#373277
It works no differently in Rhino 5 than in Rhino 4 -- there is the resolution of what is actually rendered, controlled by the Quality setting in the Maxwell Fire window's right-click menu, and then there is the size of the Maxwell Fire window: the rendered image is stretched to fit the window. I'm not sure about what you mean, though, so just let me know if this helps or not.
#373282
JDHill wrote:It works no differently in Rhino 5 than in Rhino 4 -- there is the resolution of what is actually rendered, controlled by the Quality setting in the Maxwell Fire window's right-click menu, and then there is the size of the Maxwell Fire window: the rendered image is stretched to fit the window.

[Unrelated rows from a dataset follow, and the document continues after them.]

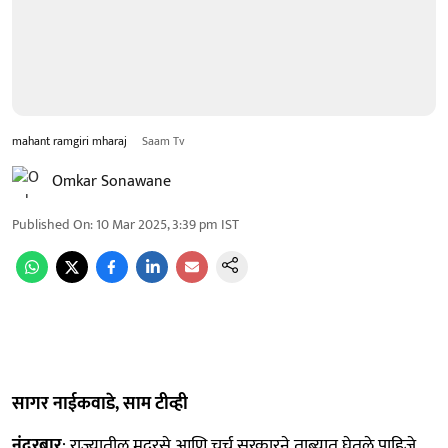
mahant ramgiri mharaj
Saam Tv
Omkar Sonawane
Published On
:
10 Mar 2025, 3:39 pm
IST
सागर नाईकवाडे, साम टीव्ही
नंदुरबार
: राज्यातील मदरसे आणि चर्च सरकारने ताब्यात घेतले पाहिजे.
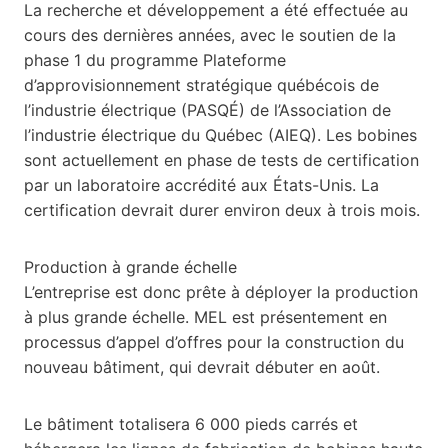
La recherche et développement a été effectuée au
cours des dernières années, avec le soutien de la
phase 1 du programme Plateforme
d’approvisionnement stratégique québécois de
l’industrie électrique (PASQÉ) de l’Association de
l’industrie électrique du Québec (AIEQ). Les bobines
sont actuellement en phase de tests de certification
par un laboratoire accrédité aux États-Unis. La
certification devrait durer environ deux à trois mois.
Production à grande échelle
L’entreprise est donc prête à déployer la production
à plus grande échelle. MEL est présentement en
processus d’appel d’offres pour la construction du
nouveau bâtiment, qui devrait débuter en août.
Le bâtiment totalisera 6 000 pieds carrés et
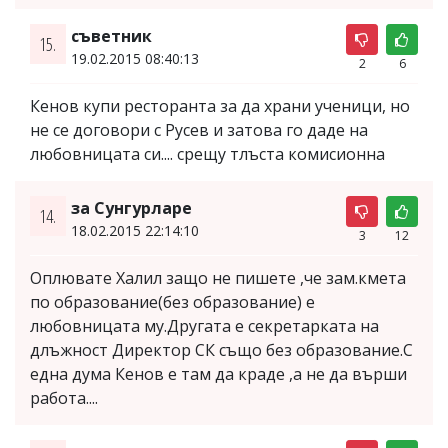
съветник
15.
19.02.2015 08:40:13
2
6
Кенов купи ресторанта за да храни ученици, но
не се договори с Русев и затова го даде на
любовницата си.... срещу тлъста комисионна
за Сунгурларе
14.
18.02.2015 22:14:10
3
12
Оплювате Халил защо не пишете ,че зам.кмета
по образование(без образование) е
любовницата му.Другата е секретарката на
длъжност Директор СК също без образование.С
една дума Кенов е там да краде ,а не да върши
работа....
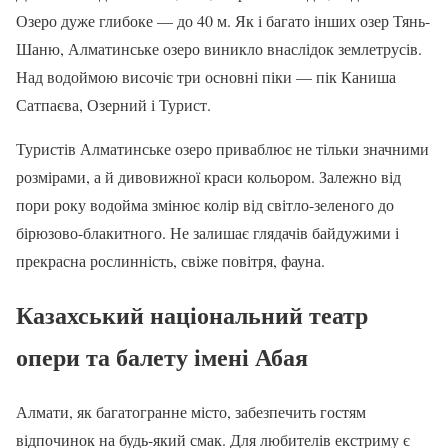
Озеро дуже глибоке — до 40 м. Як і багато інших озер Тянь-
Шаню, Алматинське озеро виникло внаслідок землетрусів.
Над водоймою височіє три основні піки — пік Каниша
Сатпаєва, Озерний і Турист.
Туристів Алматинське озеро приваблює не тільки значними
розмірами, а й дивовижної краси кольором. Залежно від
пори року водойма змінює колір від світло-зеленого до
бірюзово-блакитного. Не залишає глядачів байдужими і
прекрасна рослинність, свіже повітря, фауна.
Казахський національний театр
опери та балету імені Абая
Алмати, як багатогранне місто, забезпечить гостям
відпочинок на будь-який смак. Для любителів екстриму є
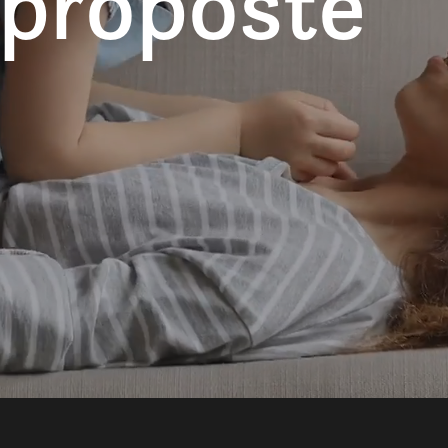
 proposte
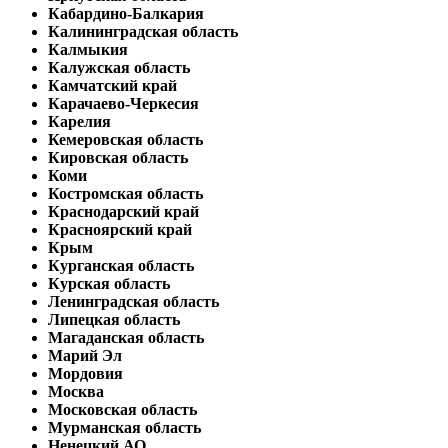
Кабардино-Балкария
Калининградская область
Калмыкия
Калужская область
Камчатский край
Карачаево-Черкесия
Карелия
Кемеровская область
Кировская область
Коми
Костромская область
Краснодарский край
Красноярский край
Крым
Курганская область
Курская область
Ленинградская область
Липецкая область
Магаданская область
Марий Эл
Мордовия
Москва
Московская область
Мурманская область
Ненецкий АО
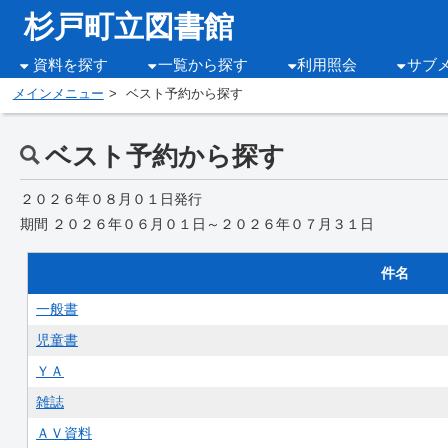
杉戸町立図書館
資料を探す
一覧から探す
利用照会
サブ
メインメニュー
ベスト予約から探す
ベスト予約から探す
２０２６年０８月０１日発行
期間 ２０２６年０６月０１日～２０２６年０７月３１日
件名
一般書
児童書
ＹＡ
雑誌
ＡＶ資料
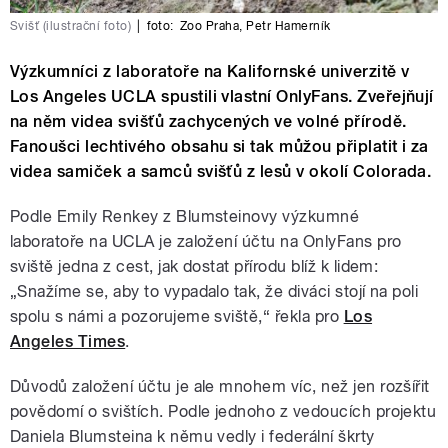
Svišť (ilustrační foto)
|
foto:
Zoo Praha
,
Petr Hamerník
Výzkumníci z laboratoře na Kalifornské univerzitě v
Los Angeles UCLA spustili vlastní OnlyFans. Zveřejňují
na něm videa svišťů zachycených ve volné přírodě.
Fanoušci lechtivého obsahu si tak můžou připlatit i za
videa samiček a samců svišťů z lesů v okolí Colorada.
Podle Emily Renkey z Blumsteinovy výzkumné
laboratoře na UCLA je založení účtu na OnlyFans pro
sviště jedna z cest, jak dostat přírodu blíž k lidem:
„Snažíme se, aby to vypadalo tak, že diváci stojí na poli
spolu s námi a pozorujeme sviště,“ řekla pro
Los
Angeles Times
.
Důvodů založení účtu je ale mnohem víc, než jen rozšířit
povědomí o svištích. Podle jednoho z vedoucích projektu
Daniela Blumsteina k němu vedly i federální škrty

I'm not sure about what you mean, though, so just let me know if this helps or not.
Hi JD,
resolution to me is a far more telling value than the word quality.
Was it maybe possible to somewhere sneak in the display of resolution too?
#373286
I don't know, because while it's technically true that it controls the resolution of the pixels rendered, I think there are a couple of reasons why it could be bad to call it that:
  1. What does resolution=5 mean?
  2. Since the rendered resolution gets stretched to fit the fire window or Rhino viewport, it's not actually the resolution you see.
So, I called it Quality, for those reasons, and because it works here pretty much how it does in Studio, and that's what Studio calls it. To serve the purpose intended -- that of being preview tool -- one should not necessarily care, or need to be aware, of the actual resolution that's being rendered. This is the rationale behind it, anyway, so please let me know your thoughts.
#373287
JDHill wrote:
  1. What does resolution=5 mean?
Here I rather had expected some pixel values :D

I actually wasn't aware (or couldn't remember) that raising quality equals
higher res (there were a lot of other factors thinkable which could impact quality).
Resolution is in so far great as it's immediately understandable, not of so many abstract parameter as Benchmark
or Sampling level.
JDHill wrote:[*]Since the rendered resolution gets stretched to fit the fire window or Rhino viewport, it's not actually the resolution you see.[/list]
That makes sense, unfortunately.
That said: Every Photoshop user will still extract more information from knowing that that he's actually looking at a 320px/160px image, (just stretched to size of a hand)
than just from an abstact number. No big issue at all though.